=== Begin Enclosure ===
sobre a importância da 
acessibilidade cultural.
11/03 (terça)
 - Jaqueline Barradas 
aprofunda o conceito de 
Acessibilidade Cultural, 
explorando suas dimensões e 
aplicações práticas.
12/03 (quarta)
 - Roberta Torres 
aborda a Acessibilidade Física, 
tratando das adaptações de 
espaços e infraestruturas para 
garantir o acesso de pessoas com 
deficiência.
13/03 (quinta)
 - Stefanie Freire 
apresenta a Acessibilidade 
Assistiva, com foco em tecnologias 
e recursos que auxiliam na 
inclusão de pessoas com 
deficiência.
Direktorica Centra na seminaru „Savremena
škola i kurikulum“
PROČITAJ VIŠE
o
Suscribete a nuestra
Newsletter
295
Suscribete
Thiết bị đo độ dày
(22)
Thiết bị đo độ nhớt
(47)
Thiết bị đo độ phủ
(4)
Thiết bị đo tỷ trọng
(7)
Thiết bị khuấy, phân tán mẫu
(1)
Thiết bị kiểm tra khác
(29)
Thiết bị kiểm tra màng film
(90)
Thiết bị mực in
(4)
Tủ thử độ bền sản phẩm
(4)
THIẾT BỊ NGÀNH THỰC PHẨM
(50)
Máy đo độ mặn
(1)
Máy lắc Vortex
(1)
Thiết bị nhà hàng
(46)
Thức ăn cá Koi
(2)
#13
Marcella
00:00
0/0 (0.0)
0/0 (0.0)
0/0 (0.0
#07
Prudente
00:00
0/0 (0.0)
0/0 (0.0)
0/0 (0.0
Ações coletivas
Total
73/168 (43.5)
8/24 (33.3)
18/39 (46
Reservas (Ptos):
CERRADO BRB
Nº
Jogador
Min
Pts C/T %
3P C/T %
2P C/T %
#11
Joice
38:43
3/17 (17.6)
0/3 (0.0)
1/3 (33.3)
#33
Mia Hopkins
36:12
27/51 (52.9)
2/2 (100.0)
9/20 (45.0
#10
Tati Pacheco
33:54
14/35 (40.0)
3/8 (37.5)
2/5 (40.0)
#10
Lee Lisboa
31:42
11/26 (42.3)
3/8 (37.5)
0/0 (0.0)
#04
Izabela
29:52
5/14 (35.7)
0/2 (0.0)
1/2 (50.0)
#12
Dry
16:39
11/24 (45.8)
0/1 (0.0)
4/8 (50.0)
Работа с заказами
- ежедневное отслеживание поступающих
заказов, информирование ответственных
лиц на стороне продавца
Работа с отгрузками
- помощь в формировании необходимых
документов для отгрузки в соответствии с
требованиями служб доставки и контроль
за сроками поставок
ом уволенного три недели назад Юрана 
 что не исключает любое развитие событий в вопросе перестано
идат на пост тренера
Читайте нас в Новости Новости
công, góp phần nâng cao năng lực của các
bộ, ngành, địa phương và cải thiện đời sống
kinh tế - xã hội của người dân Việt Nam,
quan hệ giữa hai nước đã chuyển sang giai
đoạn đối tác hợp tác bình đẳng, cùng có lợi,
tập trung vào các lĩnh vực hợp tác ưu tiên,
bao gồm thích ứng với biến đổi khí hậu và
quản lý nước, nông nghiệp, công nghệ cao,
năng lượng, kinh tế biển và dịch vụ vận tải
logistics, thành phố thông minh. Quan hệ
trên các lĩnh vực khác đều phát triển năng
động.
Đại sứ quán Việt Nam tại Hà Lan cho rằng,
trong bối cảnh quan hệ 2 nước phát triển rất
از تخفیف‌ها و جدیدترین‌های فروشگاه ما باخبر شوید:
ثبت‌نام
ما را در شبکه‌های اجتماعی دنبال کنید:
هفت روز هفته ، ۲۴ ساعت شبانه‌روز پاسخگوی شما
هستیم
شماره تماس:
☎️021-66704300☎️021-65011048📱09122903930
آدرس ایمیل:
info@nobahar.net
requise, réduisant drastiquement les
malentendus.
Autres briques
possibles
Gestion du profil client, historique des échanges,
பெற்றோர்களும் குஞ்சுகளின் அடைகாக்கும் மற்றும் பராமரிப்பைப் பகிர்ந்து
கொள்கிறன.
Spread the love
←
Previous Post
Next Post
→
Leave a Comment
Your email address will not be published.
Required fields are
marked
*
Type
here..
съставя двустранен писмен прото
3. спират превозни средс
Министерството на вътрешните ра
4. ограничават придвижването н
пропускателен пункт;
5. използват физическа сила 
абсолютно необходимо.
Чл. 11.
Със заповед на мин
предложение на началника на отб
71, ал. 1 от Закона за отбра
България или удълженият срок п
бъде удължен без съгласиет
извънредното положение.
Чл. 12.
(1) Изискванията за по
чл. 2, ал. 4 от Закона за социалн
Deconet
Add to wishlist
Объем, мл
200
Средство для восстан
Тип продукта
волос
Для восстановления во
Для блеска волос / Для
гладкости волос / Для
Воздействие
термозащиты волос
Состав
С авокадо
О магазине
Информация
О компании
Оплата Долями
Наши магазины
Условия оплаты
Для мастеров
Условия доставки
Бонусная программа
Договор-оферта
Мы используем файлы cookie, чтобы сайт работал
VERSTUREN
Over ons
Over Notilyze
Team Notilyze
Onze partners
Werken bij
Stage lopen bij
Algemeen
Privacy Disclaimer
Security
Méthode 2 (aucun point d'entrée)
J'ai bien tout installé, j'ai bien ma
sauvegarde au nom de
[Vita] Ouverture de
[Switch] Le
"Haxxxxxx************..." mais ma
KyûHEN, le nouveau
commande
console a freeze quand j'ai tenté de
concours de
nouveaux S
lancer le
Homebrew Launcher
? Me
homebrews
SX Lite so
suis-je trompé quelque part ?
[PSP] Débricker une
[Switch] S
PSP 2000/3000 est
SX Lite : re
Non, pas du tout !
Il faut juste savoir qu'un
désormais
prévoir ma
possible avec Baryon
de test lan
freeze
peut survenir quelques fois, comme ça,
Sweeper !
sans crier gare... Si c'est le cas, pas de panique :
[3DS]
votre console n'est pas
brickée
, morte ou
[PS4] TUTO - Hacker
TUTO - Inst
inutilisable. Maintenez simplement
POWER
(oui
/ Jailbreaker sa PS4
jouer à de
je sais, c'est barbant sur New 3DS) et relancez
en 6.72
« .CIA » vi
=== End Enclosure ===
- **What is being asked**:
The expected answer is an exact copy of the lines above, beginning at the line with "Работа с отгрузками" and ending at the line with "идат на пост тренера", with both ends in.

- **Your solution**:
Работа с отгрузками
- помощь в формировании необходимых
документов для отгрузки в соответствии с
требованиями служб доставки и контроль
за сроками поставок
ом уволенного три недели назад Юрана 
 что не исключает любое развитие событий в вопросе перестано
идат на пост тренера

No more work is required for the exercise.